I don't find Tilapia to be a fishy fish! My fave meal with Tilapia:

~ thinly slice potatoes & sweet potatoes. Mix in a big bowl with a bit of olive oil, garlic and some dried herbs (I like basil or thyme). Then put it all in a big 9x13 glass dish; cover with foil. Bake in oven at about 400 for about 30 mins.

~ take the dish out of the oven, take off foil. Lay 4 fillets of tilapia on top of potatoes and squeeze fresh lemon over it all. Add pepper & salt. Bake for another 6-10 minutes until fish is done. Enjoy! Excellent with a glass of good red.


----------



## cristeen (Jan 20, 2007)

I have actually stopped buying most fish for this reason. Even though I'm in California, and the fish theoretically is fresh, it is always still fishy when I cook it. The one time I made tilapia I couldn't eat it, it was so fishy.
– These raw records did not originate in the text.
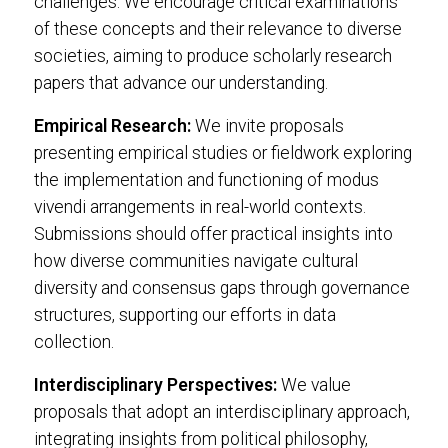
challenges. We encourage critical examinations
of these concepts and their relevance to diverse
societies, aiming to produce scholarly research
papers that advance our understanding.
Empirical Research:
We invite proposals
presenting empirical studies or fieldwork exploring
the implementation and functioning of modus
vivendi arrangements in real-world contexts.
Submissions should offer practical insights into
how diverse communities navigate cultural
diversity and consensus gaps through governance
structures, supporting our efforts in data
collection.
Interdisciplinary Perspectives:
We value
proposals that adopt an interdisciplinary approach,
integrating insights from political philosophy,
That being said, I found a great fish stew recipe that I've made with half salmon and half white fish with great results (I don't even like salmon). There's enough flavor in it that the fish taste is well-hidden. I will increase the spices next time (or possibly swap them for some asian spices like ginger and lemongrass), since they didn't really present themselves.


----------



## Calidris (Apr 17, 2004)

Do you wash the fish in lime (or lemon) before cooking?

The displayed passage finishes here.